Prime ministers have come and gone at a comical rate but a strong pipeline of energy-related work is spurring on the UK project logistics sector. However, current political turbulence will have an impact on project pipelines, if prolonged.

This year’s report on the UK project logistics market comes at a tumultuous time for British politics. In the weeks leading up to publication, Liz Truss became the second Conservative prime minister to resign this year, following Boris Johnson’s exit as leader in August.

Ms Truss announced her resignation on October 20, making her the shortest serving UK prime minister in history, beating a record set in 1827 by George Canning who died after four months in office. Rishi Sunak is now charged with steadying the ship – a tough task given the political and economic situation he is inheriting.

 

“Right now, our country is facing a profound economic crisis,” said Mr Sunak. “The aftermath of covid still lingers, Putin’s war in Ukraine has destabilised energy markets and supply chains the world over. I want to pay tribute to my predecessor Liz Truss. She was not wrong to want to improve growth in this country. It is a noble aim and I admired her restlessness to create change, but some mistakes were made. Not borne of ill will or bad intentions, quite the opposite in fact. But mistakes, nonetheless. I have been elected as leader of my party and your prime minister in part to fix them and that work begins immediately.”

Economic mistakes

Those “mistakes” included economic policies that triggered turmoil in financial markets, drew in criticism from the International Monetary Fund (IMF), required emergency intervention by the Bank of England (BoE) to support government bonds and saw the pound hit an all-time low against the US dollar.

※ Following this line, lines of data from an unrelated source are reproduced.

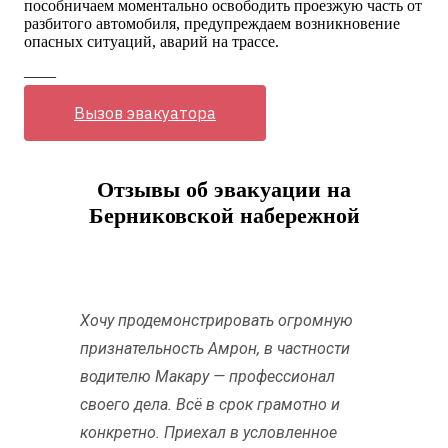
пособничаем моментально освободить проезжую часть от
разбитого автомобиля, предупреждаем возникновение
опасных ситуаций, аварий на трассе.
——
Вызов эвакуатора
Отзывы об эвакуации на
Берниковской набережной
Хочу продемонстрировать огромную
признательность Амрон, в частности
водителю Макару — профессионал
своего дела. Всё в срок грамотно и
конкретно. Приехал в условленное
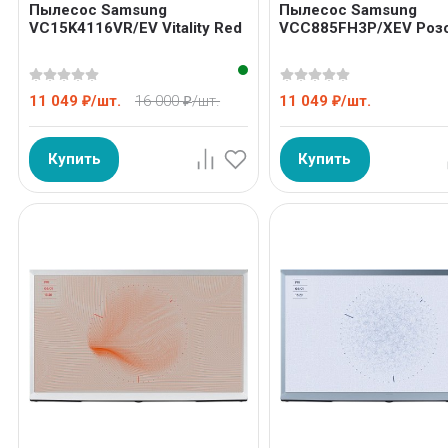
Пылесос Samsung
Пылесос Samsung
VC15K4116VR/EV Vitality Red
VCC885FH3P/XEV Роз
11 049
/
шт.
16 000
/
шт.
11 049
/
шт.
₽
₽
₽
Купить
Купить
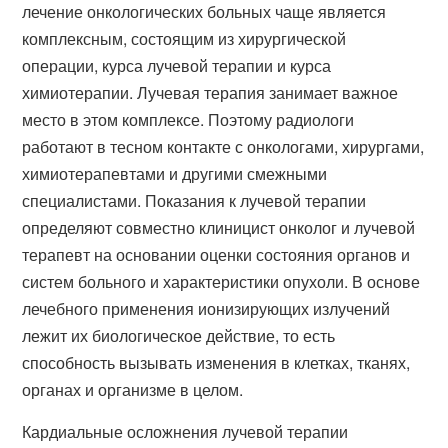
лечение онкологических больных чаще является
комплексным, состоящим из хирургической
операции, курса лучевой терапии и курса
химиотерапии. Лучевая терапия занимает важное
место в этом комплексе. Поэтому радиологи
работают в тесном контакте с онкологами, хирургами,
химиотерапевтами и другими смежными
специалистами. Показания к лучевой терапии
определяют совместно клиницист онколог и лучевой
терапевт на основании оценки состояния органов и
систем больного и характеристики опухоли. В основе
лечебного применения ионизирующих излучений
лежит их биологическое действие, то есть
способность вызывать изменения в клетках, тканях,
органах и организме в целом.
Кардиальные осложнения лучевой терапии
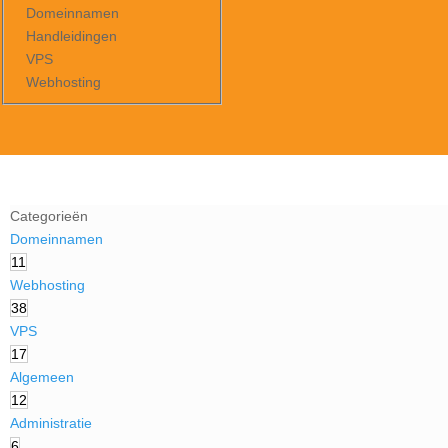
Domeinnamen
Handleidingen
VPS
Webhosting
Categorieën
Domeinnamen
11
Webhosting
38
VPS
17
Algemeen
12
Administratie
6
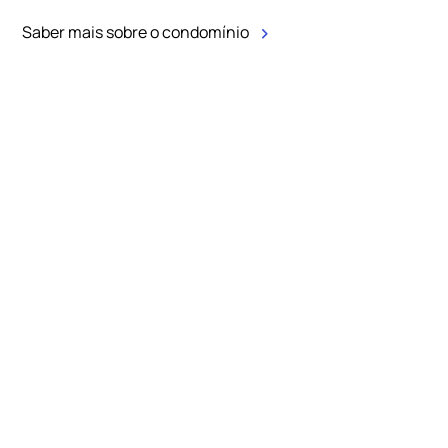
Saber mais sobre o condomínio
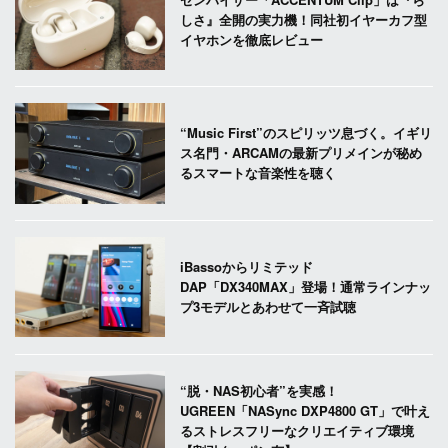
しさ』全開の実力機！同社初イヤーカフ型
イヤホンを徹底レビュー
“Music First”のスピリッツ息づく。イギリ
ス名門・ARCAMの最新プリメインが秘め
るスマートな音楽性を聴く
iBassoからリミテッド
DAP「DX340MAX」登場！通常ラインナッ
プ3モデルとあわせて一斉試聴
“脱・NAS初心者”を実感！
UGREEN「NASync DXP4800 GT」で叶え
るストレスフリーなクリエイティブ環境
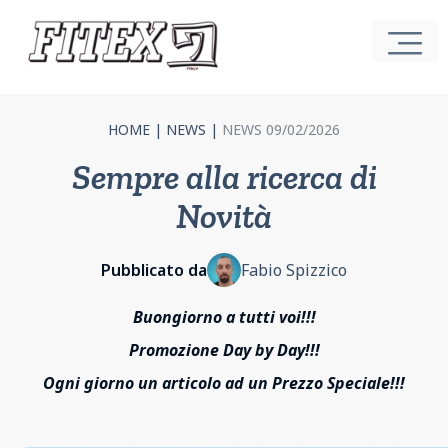
HOME
|
NEWS
|
NEWS 09/02/2026
Sempre alla ricerca di
Novità
Pubblicato da
Fabio Spizzico
Buongiorno a tutti voi!!!
Promozione Day by Day!!!
Ogni giorno un articolo ad un Prezzo Speciale!!!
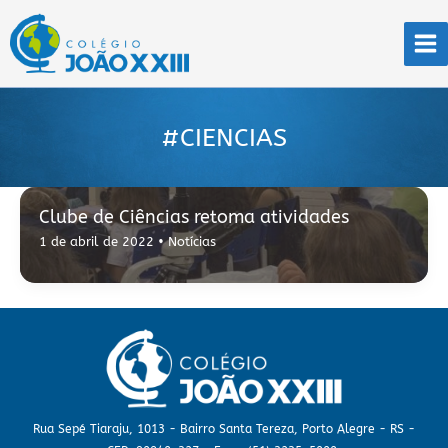
Ir
para
o
conteúdo
#CIENCIAS
Clube de Ciências retoma atividades
1 de abril de 2022
•
Notícias
Rua Sepé Tiaraju, 1013 - Bairro Santa Tereza, Porto Alegre - RS -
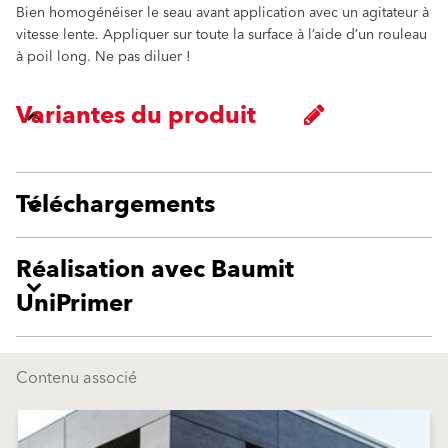
Bien homogénéiser le seau avant application avec un agitateur à
vitesse lente. Appliquer sur toute la surface à l’aide d’un rouleau
à poil long. Ne pas diluer !
Variantes du produit
Téléchargements
Réalisation avec Baumit
UniPrimer
Contenu associé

As it stands, the UK inflation rate is around 10.1 percent; food prices are at their highest since April 1980; and the current weakness of the pound likely suggests higher inflation will continue, given the amount of imports required for an island nation.

The BoE said towards the end of October that it expects inflation to peak at 11 percent. Its target is 2 percent. It is still too early to tell whether Mr Sunak is up to the task, but history dictates that political uncertainty is almost always bad for a country’s currency and investment appetite, which does little to spark joy in the project cargo sector.

Andrew Civil, general manager, head of high and heavy at UK-headquartered Abnormal Load Services (ALS), explained that “due to the weakness of pound against the dollar, projects get delayed and there is no commitment to them”. Graeme Potter, ALS’ general manager based in Hull, added: “There is no consistency and things are seen as short term. Cost of financing is uncertain, which causes projects to be delayed or deferred. However, some projects such as Sizewell C (EDF’s nuclear power station project in Suffolk) – can be fast tracked if there is a shortage of electricity, although it is a five to 10-year project.”

 

Rising costs for UK project logistics

Felix Schoeller, commercial director at AAL Shipping, agreed: “Until the UK government can steady its ship of discontentment, there will be a further rise in domestic project costs – leading a path to a lack of appetite and even more delays in the approval of new projects.”

That said, the current pipeline of work is still strong.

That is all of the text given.